TASK PROMPT → Your task is to transcribe the entries below exactly, from their first line down to the line containing "or romantically involved.", and to stop there.

THE DATA →
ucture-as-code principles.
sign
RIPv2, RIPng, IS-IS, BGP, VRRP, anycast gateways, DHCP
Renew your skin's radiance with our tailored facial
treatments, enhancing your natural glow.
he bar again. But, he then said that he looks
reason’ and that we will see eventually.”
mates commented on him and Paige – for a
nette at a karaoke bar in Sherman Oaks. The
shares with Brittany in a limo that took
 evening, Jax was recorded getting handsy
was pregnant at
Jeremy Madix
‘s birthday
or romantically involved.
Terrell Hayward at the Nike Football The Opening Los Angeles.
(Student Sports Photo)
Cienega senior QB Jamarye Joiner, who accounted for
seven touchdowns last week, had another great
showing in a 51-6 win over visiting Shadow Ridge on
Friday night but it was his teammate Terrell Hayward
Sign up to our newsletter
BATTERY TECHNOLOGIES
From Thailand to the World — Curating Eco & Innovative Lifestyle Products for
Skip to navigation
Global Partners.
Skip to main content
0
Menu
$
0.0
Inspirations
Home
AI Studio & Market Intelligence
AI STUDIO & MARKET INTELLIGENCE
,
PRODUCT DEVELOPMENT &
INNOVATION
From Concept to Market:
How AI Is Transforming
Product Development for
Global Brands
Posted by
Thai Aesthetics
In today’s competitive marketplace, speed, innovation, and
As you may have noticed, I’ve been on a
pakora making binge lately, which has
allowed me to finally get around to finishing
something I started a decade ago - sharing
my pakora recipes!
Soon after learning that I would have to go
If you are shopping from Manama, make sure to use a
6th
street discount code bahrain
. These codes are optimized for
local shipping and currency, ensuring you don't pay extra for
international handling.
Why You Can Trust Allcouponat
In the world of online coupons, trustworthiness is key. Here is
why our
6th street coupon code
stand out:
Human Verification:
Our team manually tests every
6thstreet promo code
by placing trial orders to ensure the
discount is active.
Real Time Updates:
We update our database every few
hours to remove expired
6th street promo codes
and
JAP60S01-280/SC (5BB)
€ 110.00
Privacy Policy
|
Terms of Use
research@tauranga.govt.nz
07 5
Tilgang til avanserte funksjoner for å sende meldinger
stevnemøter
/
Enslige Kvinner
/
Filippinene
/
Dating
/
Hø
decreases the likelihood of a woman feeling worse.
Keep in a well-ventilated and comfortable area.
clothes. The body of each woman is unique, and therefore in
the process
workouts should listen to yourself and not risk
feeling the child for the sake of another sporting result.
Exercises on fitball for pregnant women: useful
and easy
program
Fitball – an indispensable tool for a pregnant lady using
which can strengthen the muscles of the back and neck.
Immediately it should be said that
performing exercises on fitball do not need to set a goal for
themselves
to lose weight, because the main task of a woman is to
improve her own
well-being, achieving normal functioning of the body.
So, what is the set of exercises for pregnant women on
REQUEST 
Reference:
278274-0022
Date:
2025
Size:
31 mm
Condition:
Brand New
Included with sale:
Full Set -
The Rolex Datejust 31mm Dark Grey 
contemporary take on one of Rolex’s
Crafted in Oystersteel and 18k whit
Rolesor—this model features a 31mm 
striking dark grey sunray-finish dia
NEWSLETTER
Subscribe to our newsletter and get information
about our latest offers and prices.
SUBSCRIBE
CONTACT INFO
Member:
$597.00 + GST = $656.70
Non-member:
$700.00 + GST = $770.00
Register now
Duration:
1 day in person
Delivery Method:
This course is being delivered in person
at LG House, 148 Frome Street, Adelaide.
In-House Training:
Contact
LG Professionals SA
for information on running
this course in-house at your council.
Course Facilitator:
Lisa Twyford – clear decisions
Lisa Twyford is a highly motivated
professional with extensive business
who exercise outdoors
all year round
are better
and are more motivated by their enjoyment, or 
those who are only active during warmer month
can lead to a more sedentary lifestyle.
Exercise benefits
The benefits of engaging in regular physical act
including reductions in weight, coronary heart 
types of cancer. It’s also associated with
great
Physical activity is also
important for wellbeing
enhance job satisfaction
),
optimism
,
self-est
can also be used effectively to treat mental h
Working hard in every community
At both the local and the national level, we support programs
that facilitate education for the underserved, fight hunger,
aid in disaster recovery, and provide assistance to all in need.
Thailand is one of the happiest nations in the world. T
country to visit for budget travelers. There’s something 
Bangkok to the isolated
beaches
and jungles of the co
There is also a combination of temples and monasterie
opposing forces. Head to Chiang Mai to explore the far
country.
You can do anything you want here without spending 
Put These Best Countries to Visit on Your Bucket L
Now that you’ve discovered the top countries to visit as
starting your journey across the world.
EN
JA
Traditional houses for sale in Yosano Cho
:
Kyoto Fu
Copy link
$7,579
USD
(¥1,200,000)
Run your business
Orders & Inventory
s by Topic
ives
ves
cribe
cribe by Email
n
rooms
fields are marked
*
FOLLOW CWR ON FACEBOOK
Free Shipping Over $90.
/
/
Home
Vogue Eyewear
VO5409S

EXPECTED OUTPUT →
ucture-as-code principles.
sign
RIPv2, RIPng, IS-IS, BGP, VRRP, anycast gateways, DHCP
Renew your skin's radiance with our tailored facial
treatments, enhancing your natural glow.
he bar again. But, he then said that he looks
reason’ and that we will see eventually.”
mates commented on him and Paige – for a
nette at a karaoke bar in Sherman Oaks. The
shares with Brittany in a limo that took
 evening, Jax was recorded getting handsy
was pregnant at
Jeremy Madix
‘s birthday
or romantically involved.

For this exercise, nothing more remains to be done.